An exclusive interview with Dr. Steven Gittings, Chief Scientist for NOAA, designer of the Purse Trap.
A rendering of The Purse Trap designed
By Dr. Steve Gittings of NOAA
One innovation in lionfish hunting is the Purse Trap that is now undergoing tests as a lionfish catcher, also known as a fish aggregation device. The Purse Trap is designed by Dr. Steve Gittings, Chief Scientist for the National Oceanic and Atmospheric Administration (NOAA) and its National Marine Sanctuary System in Silver Springs, Maryland.
Dr. Gittings’ Purse Trap, known to some divers as Gittings Gobbler, is an inexpensive trap to remove lionfish from areas divers can’t reach. Unlike other traps that can also trap indigenous fish, the Purse Trap is designed to only attract lionfish, which seem to hover near structures, Dr. Gittings says. The Purse Trap could be a valuable tool for commercial fishermen to catch and sell lionfish.

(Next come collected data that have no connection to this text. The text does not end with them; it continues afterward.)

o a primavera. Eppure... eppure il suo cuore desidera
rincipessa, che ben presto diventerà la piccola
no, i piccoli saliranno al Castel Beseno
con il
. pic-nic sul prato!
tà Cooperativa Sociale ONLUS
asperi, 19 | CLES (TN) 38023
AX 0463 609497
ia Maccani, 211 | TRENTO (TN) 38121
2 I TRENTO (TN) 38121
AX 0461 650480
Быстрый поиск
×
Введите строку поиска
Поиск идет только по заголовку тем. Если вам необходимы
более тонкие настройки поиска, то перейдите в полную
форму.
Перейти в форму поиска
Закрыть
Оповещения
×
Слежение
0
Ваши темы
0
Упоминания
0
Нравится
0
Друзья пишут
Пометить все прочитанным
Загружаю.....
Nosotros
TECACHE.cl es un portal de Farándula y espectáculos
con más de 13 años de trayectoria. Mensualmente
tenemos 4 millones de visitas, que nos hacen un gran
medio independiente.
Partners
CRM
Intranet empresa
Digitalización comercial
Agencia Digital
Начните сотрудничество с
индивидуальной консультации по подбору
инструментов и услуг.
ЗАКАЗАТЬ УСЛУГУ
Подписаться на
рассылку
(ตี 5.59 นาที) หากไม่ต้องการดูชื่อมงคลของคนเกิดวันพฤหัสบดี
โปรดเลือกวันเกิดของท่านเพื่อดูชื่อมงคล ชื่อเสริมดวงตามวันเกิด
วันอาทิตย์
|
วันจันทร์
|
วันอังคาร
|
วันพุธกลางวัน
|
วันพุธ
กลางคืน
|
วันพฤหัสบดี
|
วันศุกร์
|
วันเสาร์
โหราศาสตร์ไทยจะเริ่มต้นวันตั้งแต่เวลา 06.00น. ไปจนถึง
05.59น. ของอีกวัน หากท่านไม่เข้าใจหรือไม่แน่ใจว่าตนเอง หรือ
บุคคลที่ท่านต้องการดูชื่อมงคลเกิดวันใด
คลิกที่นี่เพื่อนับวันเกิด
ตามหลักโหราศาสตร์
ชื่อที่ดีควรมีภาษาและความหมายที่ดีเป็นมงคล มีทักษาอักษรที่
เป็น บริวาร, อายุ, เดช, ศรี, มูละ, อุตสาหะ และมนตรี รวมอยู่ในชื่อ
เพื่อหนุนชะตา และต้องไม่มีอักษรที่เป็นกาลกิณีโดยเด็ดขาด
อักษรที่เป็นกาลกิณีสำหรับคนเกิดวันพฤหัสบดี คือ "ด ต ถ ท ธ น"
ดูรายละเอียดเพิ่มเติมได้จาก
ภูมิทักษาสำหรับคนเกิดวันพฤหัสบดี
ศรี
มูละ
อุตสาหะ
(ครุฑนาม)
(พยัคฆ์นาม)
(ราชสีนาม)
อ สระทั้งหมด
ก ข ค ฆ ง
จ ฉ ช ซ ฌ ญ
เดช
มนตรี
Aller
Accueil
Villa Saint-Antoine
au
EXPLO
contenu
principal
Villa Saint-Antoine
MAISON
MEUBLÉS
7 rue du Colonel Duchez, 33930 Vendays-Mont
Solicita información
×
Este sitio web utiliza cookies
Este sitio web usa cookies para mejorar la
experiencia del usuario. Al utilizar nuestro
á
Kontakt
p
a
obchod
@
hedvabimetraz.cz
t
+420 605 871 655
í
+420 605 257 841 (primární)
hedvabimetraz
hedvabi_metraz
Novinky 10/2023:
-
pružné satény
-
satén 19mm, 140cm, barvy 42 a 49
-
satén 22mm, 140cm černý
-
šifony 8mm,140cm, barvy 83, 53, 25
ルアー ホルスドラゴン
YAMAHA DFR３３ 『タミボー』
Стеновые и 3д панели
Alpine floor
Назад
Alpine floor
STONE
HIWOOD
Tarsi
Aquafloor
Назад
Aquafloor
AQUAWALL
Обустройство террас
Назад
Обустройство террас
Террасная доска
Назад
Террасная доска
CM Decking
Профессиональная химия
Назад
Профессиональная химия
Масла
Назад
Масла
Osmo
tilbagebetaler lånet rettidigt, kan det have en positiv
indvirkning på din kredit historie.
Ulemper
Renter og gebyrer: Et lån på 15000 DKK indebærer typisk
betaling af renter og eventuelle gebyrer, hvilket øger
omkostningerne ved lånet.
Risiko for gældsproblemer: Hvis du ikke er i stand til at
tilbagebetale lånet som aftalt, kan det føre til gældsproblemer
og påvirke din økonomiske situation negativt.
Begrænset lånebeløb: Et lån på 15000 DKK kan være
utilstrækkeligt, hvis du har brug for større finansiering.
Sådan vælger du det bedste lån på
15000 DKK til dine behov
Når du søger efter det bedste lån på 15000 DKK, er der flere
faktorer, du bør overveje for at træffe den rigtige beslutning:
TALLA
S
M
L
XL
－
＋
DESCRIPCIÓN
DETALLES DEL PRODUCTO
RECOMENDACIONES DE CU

“It’s at the point where it’s ready for commercial evaluation,” Dr. Gittings says. “We’ve done a lot of testing of it to prove the concept of the design.”
How does the Purse Trap work? Well, like a change purse. Since Lionfish like to hang around structures, Dr. Gittings includes a plastic structure inside the trap to attract the lionfish.
“So, I built this trap,” Dr. Gittings says. “It looks like a lady’s change purse. It’s 6-feet across and extending is a curved piece of steel. It hits the bottom and lays flat and leaves a netting. There’s a piece of plastic called the attractor and lionfish will just hang out there, swim, go hunt and swim back to it later.”
An attractive aspect for fishermen to try the Purse Trap is the price. Stacy Frank of Lionfish University says that fishermen can make the trap with supplies from the local hardware store.
“They’re quite inexpensive,” Frank says. “You can go to Home Depot and buy PVC pipe and netting for about $150.”
Until the Purse Trap – and other lionfish traps like the Dome Trap – are on the market and commercial fisherman are including them in their search for the catch of the day, lionfish hunters like Muller are taking it upon themselves to slip below the surface and continue the lionfish hunt with spear and containment receptacle.